When in Trinidad, La Cueva is a must. This nest of hedonism is inside a system of caves where people drink, grind until they wear out, and leave their shoe soles on the dance floor (sometimes also their decency, like I did).

To get to La Cueva is a bit of a hike because it’s situated in a mountain hill. On your way up there are small impromptu stands that sell Cancháncharas at 1,25 CUCs, which is less than half of the price inside the club for the same drink, so take advantage of that.

La Bodeguita del Medio

Yes, go to this place only to take advantage of their insane Happy Hour (2 mojitos for $2.50). Yes, they say it was Hemingway’s bar, but weren’t they all at some point? That old fucker was a party animal! Maybe you’ll even have Rey Fabré y su Grupo Original playing to liven up your mojito binge.

Photo: LaPhoenikera.com

Trinidad is also called “the museum city,” it has a several options to visit (Museo de Historia Municipal, Museo de Arqueología, Museo Romántico, Museo de Arquitectura Colonial, etc.).

La Casa de la Música

Yeah, this one too, but just to warm up the party engines so you can then go and discover what the city has to offer. It’s a cool place to dance outdoors and to watch the best and worst dance moves ever.

Photo: LaPhoenikera.com

In short

Cuba is what you are inside and you find what you seek. If you take bad juju and you’re stuck up, then most likely that’s what you’ll get. Cuba is a mirror that reflects intentions, a place where its citizens coexist with “the damned circumstance of water everywhere.”

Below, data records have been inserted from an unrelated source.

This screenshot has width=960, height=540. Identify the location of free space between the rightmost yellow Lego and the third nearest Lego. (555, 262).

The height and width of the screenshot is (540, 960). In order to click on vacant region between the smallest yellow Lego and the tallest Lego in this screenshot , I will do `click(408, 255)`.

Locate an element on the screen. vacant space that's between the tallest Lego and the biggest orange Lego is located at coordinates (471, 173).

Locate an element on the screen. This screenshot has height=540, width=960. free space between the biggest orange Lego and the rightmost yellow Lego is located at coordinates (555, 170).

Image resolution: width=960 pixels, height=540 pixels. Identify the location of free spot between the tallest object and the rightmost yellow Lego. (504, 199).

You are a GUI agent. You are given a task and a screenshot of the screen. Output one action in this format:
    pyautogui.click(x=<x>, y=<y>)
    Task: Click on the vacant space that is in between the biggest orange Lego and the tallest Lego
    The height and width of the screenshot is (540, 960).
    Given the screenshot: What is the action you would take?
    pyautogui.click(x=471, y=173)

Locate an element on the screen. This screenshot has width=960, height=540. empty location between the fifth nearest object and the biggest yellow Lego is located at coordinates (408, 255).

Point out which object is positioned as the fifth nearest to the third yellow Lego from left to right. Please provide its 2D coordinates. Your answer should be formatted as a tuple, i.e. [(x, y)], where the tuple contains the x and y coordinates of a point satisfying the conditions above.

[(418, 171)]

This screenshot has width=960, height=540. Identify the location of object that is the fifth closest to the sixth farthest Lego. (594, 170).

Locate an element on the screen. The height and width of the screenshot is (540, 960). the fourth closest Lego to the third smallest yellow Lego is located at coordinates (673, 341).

If the purpose is to be a tourist à la Houellebecq, there will those DTF. If you want to avoid crowds and just enjoy self-discovery trip, you can do that too (with the occasional interaction which will help you realize that Cubans approach you because they want to ask for or offer you something, or in rare instances, simply because you intrigue them).

Cuba is everything you heard and people have told you, but it is also what they didn’t. Yes, there are impromptu parties in the middle of the street while it’s raining and music can be heard everywhere. People are joyous because they choose cheerfulness instead of the alternative.

No, not everything is Son, Chachachá, Guaguancó, Rumba or Mambo. Guantanamera most times is just an eco overpowered by a Chocolate Nestlé jam that’s blastin’ from a 55′ Bell Air.

Yes, there are hot people but, isn’t that the case everywhere, isn’t there always that person that makes you look twice? Get the fuck over it.

Oh, the Cuban Sandwich (or Medianoche) that I wanted to try in Cuba since I was 6-years-old, the one with ham, roast pork, Swiss cheese, pickles and mustard, no, it’s not better in Cuba.